§ WHAT THIS TASK INVOLVES
Restate word for word the lines in the listing below, starting at the line containing "[facebook] (677, 2529)" and ending at the line containing "918811 (130, 2478)", both included; leave out the rest.

[EXERCISE INPUT — start]

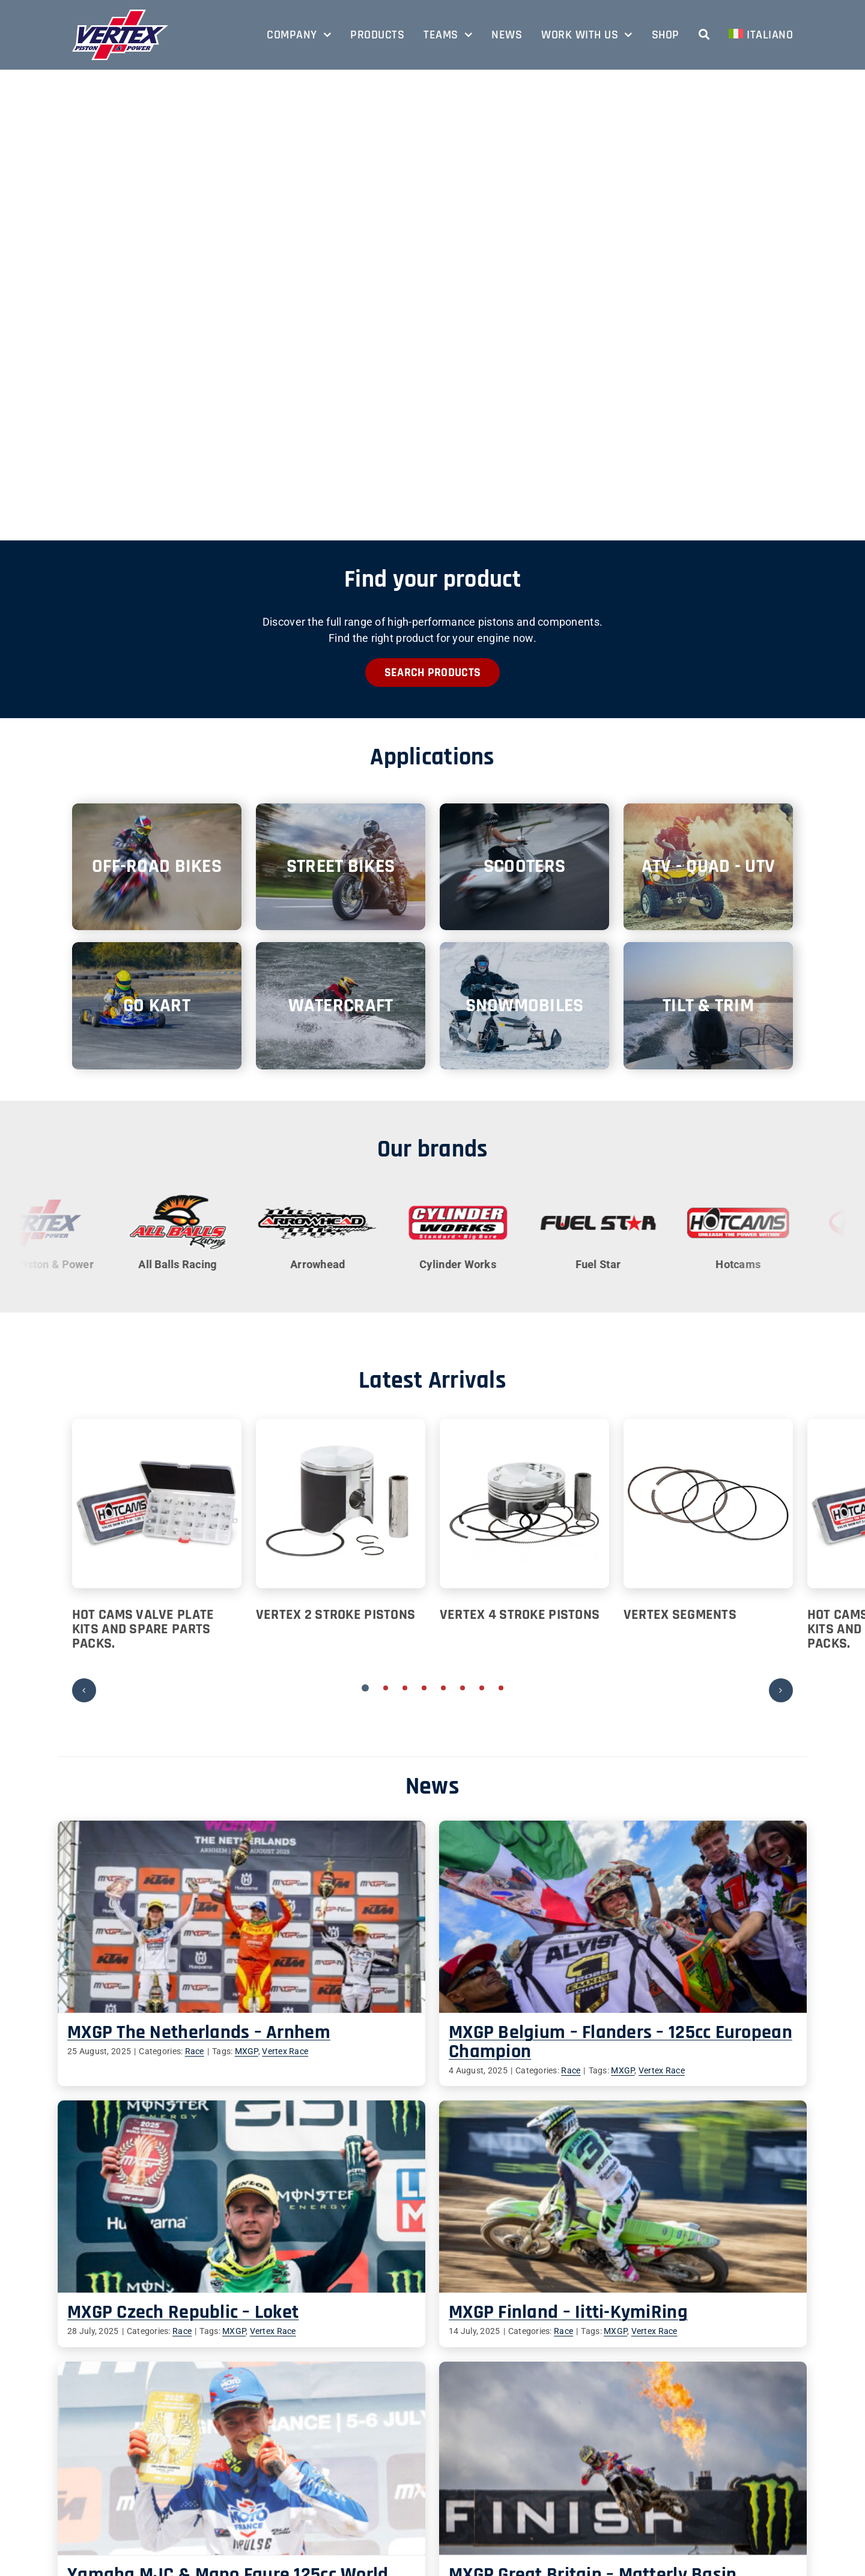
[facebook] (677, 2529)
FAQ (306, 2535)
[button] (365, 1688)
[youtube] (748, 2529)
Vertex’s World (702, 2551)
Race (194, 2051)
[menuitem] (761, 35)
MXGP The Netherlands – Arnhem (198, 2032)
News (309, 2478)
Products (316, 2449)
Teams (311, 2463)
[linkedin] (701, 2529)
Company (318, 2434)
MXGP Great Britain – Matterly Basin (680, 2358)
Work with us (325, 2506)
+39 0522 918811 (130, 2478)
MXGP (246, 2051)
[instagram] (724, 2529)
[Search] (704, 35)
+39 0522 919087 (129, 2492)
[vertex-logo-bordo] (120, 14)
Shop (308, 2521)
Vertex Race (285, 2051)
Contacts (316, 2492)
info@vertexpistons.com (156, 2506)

[EXERCISE INPUT — finish]
[EXERCISE INPUT — start]

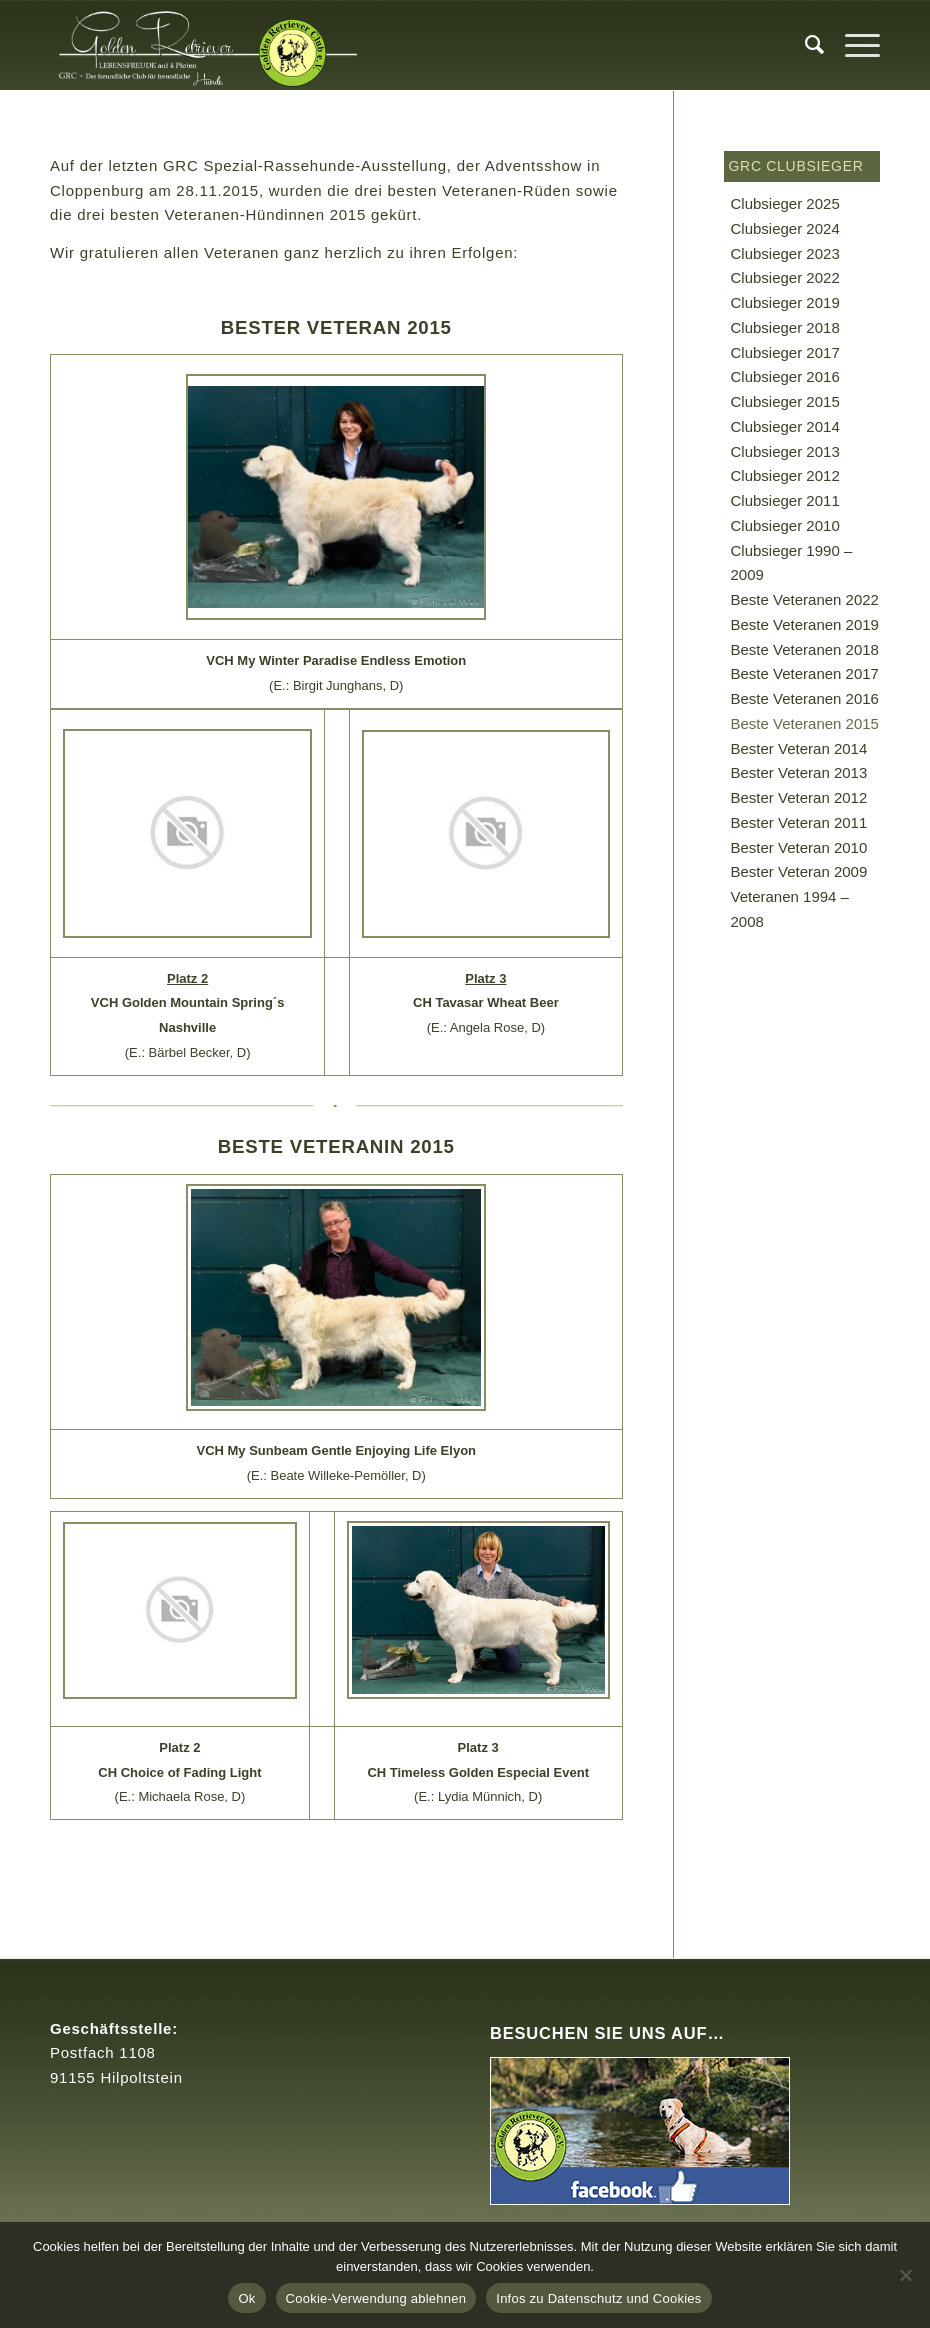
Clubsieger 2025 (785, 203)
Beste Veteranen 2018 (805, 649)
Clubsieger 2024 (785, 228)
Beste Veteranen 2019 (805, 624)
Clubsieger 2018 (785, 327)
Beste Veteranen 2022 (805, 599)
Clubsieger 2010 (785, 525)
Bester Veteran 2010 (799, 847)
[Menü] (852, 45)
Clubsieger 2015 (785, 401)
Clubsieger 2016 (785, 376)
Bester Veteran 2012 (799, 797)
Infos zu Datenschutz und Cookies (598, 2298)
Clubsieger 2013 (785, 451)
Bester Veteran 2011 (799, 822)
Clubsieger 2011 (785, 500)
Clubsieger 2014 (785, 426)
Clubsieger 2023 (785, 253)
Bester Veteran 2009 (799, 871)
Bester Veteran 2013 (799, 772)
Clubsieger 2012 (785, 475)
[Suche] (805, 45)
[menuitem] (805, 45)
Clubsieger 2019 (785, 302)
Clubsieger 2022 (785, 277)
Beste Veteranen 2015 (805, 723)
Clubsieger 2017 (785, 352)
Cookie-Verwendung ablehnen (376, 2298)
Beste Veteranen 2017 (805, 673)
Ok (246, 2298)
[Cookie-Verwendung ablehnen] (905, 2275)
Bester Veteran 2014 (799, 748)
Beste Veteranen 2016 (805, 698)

[EXERCISE INPUT — finish]
[EXERCISE INPUT — start]

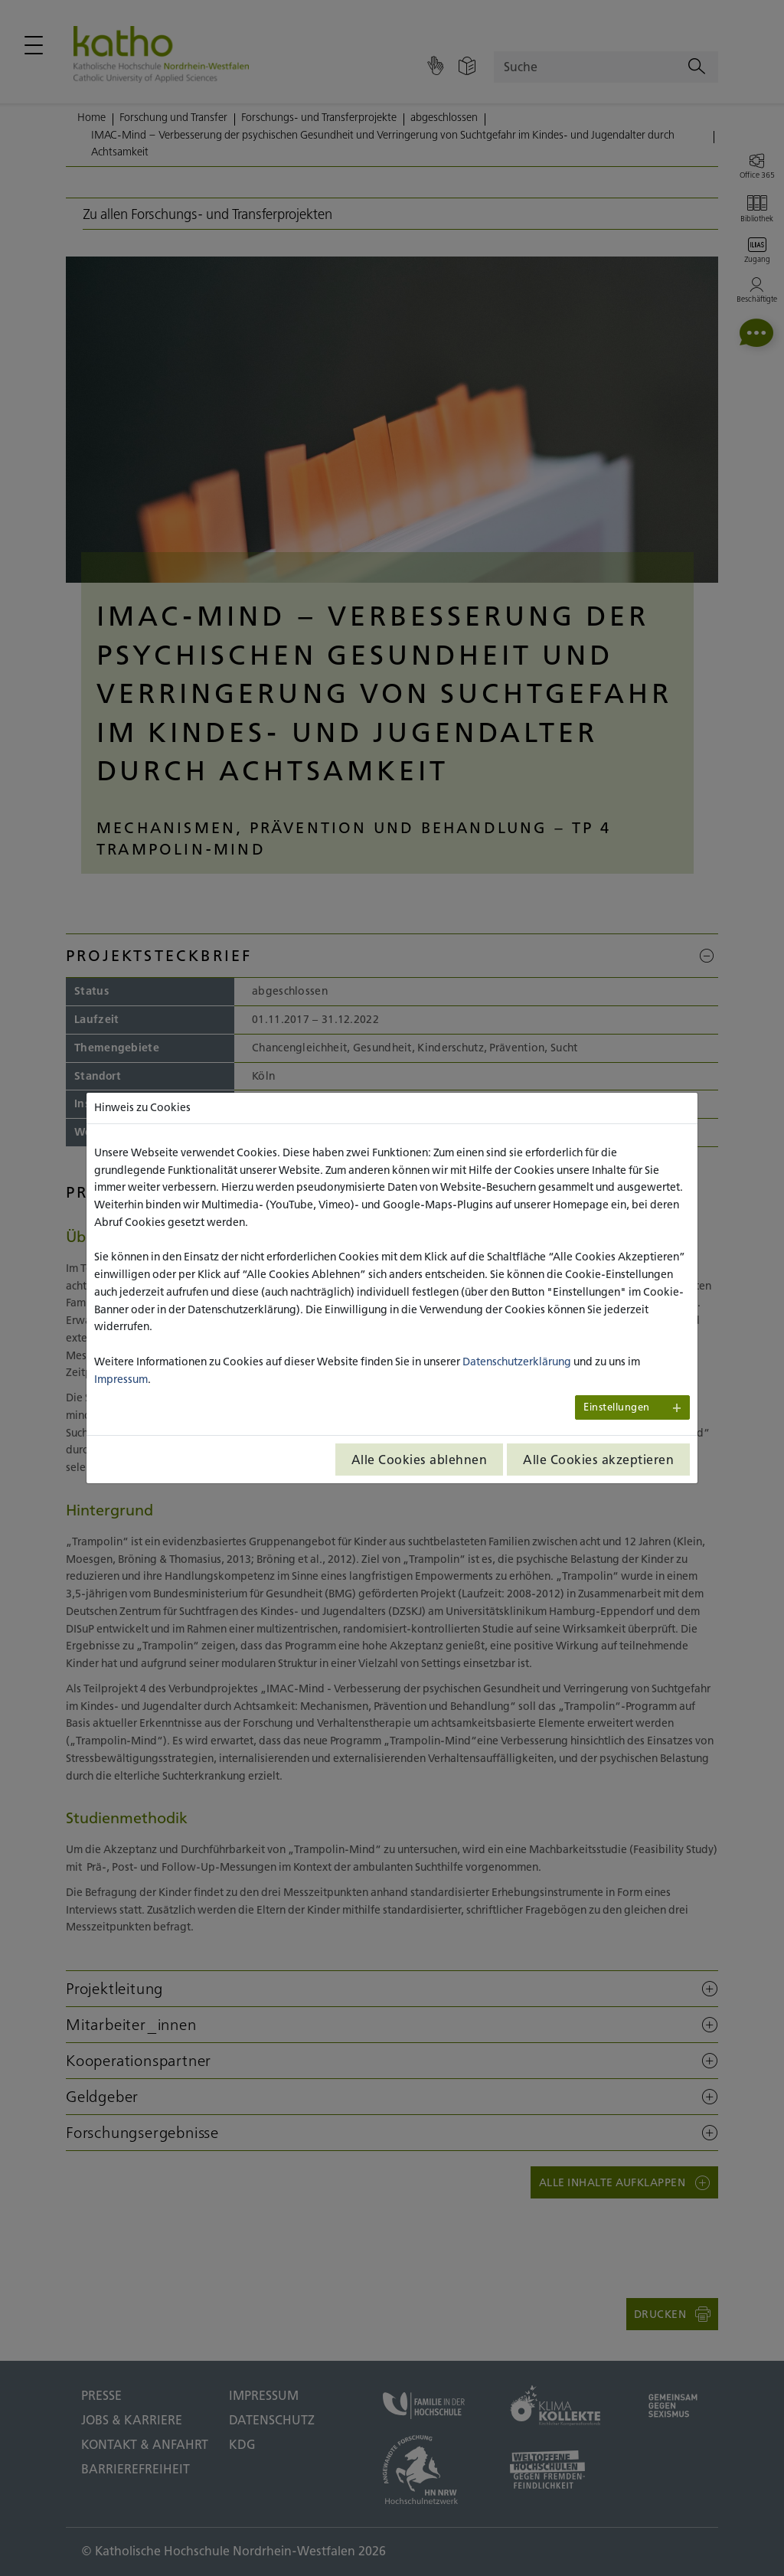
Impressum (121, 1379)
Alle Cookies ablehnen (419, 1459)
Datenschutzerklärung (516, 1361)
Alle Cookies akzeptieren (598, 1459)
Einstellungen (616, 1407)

[EXERCISE INPUT — finish]

§ SOLUTION FOR THIS EXERCISE
[facebook] (677, 2529)
FAQ (306, 2535)
[button] (365, 1688)
[youtube] (748, 2529)
Vertex’s World (702, 2551)
Race (194, 2051)
[menuitem] (761, 35)
MXGP The Netherlands – Arnhem (198, 2032)
News (309, 2478)
Products (316, 2449)
Teams (311, 2463)
[linkedin] (701, 2529)
Company (318, 2434)
MXGP Great Britain – Matterly Basin (680, 2358)
Work with us (325, 2506)
+39 0522 918811 (130, 2478)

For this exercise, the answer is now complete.